Published in the Asbury Park Press 10/25/03

By CAROL GORGA WILLIAMS
COASTAL MONMOUTH BUREAU

WEST LONG BRANCH -- Candidates in the 11th District Senate race are divided over the concept of civil unions for same-sex couples, according to their responses at a debate at Monmouth University.

The candidates are Republican state Sen. Joseph A. Palaia, who is being challenged by Democrat Paul X. Escandon of Loch Arbour, Green Party candidate Brian Unger of Long Branch and Libertarian Emerson Ellett of Ocean Township.

All four accepted an invitation from the Monmouth University Political Science Club and Psi Sigma Alpha, the political science honor society, to discuss their positions in advance of the Nov. 4 election. Thursday's 90-minute debate was held in Howard Hall, and the candidates were questioned by a panel of reporters from area newspapers and students from the political science club.
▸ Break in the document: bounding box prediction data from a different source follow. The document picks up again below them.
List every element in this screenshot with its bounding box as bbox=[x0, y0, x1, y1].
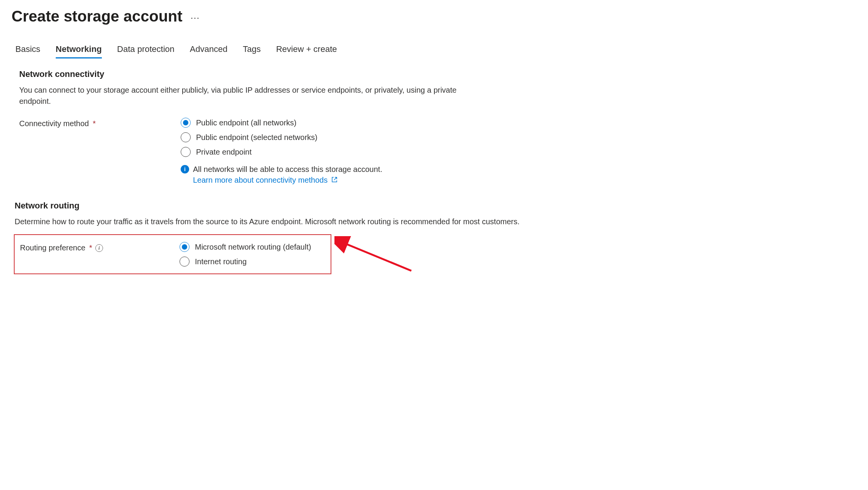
radio-indicator bbox=[181, 118, 191, 128]
label-routing-preference: Routing preference * i bbox=[20, 242, 172, 252]
options-connectivity: Public endpoint (all networks) Public en… bbox=[181, 118, 856, 185]
info-text: All networks will be able to access this… bbox=[193, 165, 382, 173]
tab-data-protection[interactable]: Data protection bbox=[117, 44, 175, 58]
radio-internet-routing[interactable]: Internet routing bbox=[180, 257, 325, 267]
tab-basics[interactable]: Basics bbox=[15, 44, 40, 58]
radio-label: Private endpoint bbox=[196, 148, 252, 157]
highlight-box-routing: Routing preference * i Microsoft network… bbox=[14, 234, 331, 274]
section-network-routing: Network routing Determine how to route y… bbox=[12, 201, 856, 274]
svg-line-1 bbox=[344, 243, 411, 271]
radio-label: Internet routing bbox=[195, 257, 247, 266]
info-tooltip-icon[interactable]: i bbox=[95, 244, 103, 252]
info-icon: i bbox=[181, 165, 189, 173]
more-actions-icon[interactable]: ⋯ bbox=[190, 13, 200, 23]
tab-advanced[interactable]: Advanced bbox=[190, 44, 228, 58]
radio-private[interactable]: Private endpoint bbox=[181, 147, 856, 157]
info-link-text: Learn more about connectivity methods bbox=[193, 176, 328, 184]
radio-indicator bbox=[180, 257, 190, 267]
label-connectivity-method: Connectivity method * bbox=[19, 118, 173, 128]
radio-microsoft-routing[interactable]: Microsoft network routing (default) bbox=[180, 242, 325, 252]
radio-public-selected[interactable]: Public endpoint (selected networks) bbox=[181, 132, 856, 142]
learn-more-link[interactable]: Learn more about connectivity methods bbox=[193, 176, 338, 184]
radio-label: Microsoft network routing (default) bbox=[195, 243, 311, 252]
page-header: Create storage account ⋯ bbox=[12, 8, 856, 25]
annotation-arrow bbox=[334, 236, 419, 278]
label-text-connectivity: Connectivity method bbox=[19, 119, 89, 128]
info-row-connectivity: i All networks will be able to access th… bbox=[181, 164, 856, 185]
section-desc-routing: Determine how to route your traffic as i… bbox=[12, 216, 856, 227]
required-marker: * bbox=[93, 119, 96, 128]
radio-indicator bbox=[180, 242, 190, 252]
radio-label: Public endpoint (all networks) bbox=[196, 118, 296, 127]
options-routing: Microsoft network routing (default) Inte… bbox=[180, 242, 325, 267]
radio-indicator bbox=[181, 132, 191, 142]
info-text-block: All networks will be able to access this… bbox=[193, 164, 382, 185]
tabs: Basics Networking Data protection Advanc… bbox=[12, 44, 856, 58]
radio-indicator bbox=[181, 147, 191, 157]
radio-public-all[interactable]: Public endpoint (all networks) bbox=[181, 118, 856, 128]
label-text-routing: Routing preference bbox=[20, 243, 85, 252]
external-link-icon bbox=[331, 175, 338, 185]
section-title-connectivity: Network connectivity bbox=[19, 69, 856, 79]
page-title: Create storage account bbox=[12, 8, 183, 25]
form-row-routing-preference: Routing preference * i Microsoft network… bbox=[20, 242, 325, 267]
tab-networking[interactable]: Networking bbox=[56, 44, 102, 58]
form-row-connectivity-method: Connectivity method * Public endpoint (a… bbox=[19, 118, 856, 185]
tab-review-create[interactable]: Review + create bbox=[276, 44, 337, 58]
required-marker: * bbox=[89, 243, 92, 252]
section-desc-connectivity: You can connect to your storage account … bbox=[19, 85, 465, 107]
radio-label: Public endpoint (selected networks) bbox=[196, 133, 318, 142]
section-network-connectivity: Network connectivity You can connect to … bbox=[12, 69, 856, 185]
tab-tags[interactable]: Tags bbox=[243, 44, 261, 58]
section-title-routing: Network routing bbox=[12, 201, 856, 211]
The question about civil unions came from an anonymous student and was submitted to the moderator on an index card.

"I don't approve of it, but to each his own," Palaia said. "If that's their style of life, who am I to stop it?"

Unger was the only candidate to speak extensively on the question, which asked if, as legislators, they would support a measure modeled on a Vermont law that in July 2000 legalized same-sex civil unions.

"The kind of society I envision in the future is a diverse society -- not only racially and ethnically but in their sexual preference," Unger said. "It is a matter of dignity. It is a matter of sophistication. . . . Right now in October 2003, this is an issue just like civil rights were in the 1960s."

He said Asbury Park is enjoying a revival of sorts in part because gay couples were moving into the city and rehabilitating housing and the cultural scene.

Escandon said he wouldn't "stand in the way" of legalizing civil unions but said they could led to increases in insurance fraud if people say they are joined in a civil union just to get a better deal on health insurance.

Ellett, who said he sees nothing wrong with civil unions, agreed that insurance fraud could potentially escalate.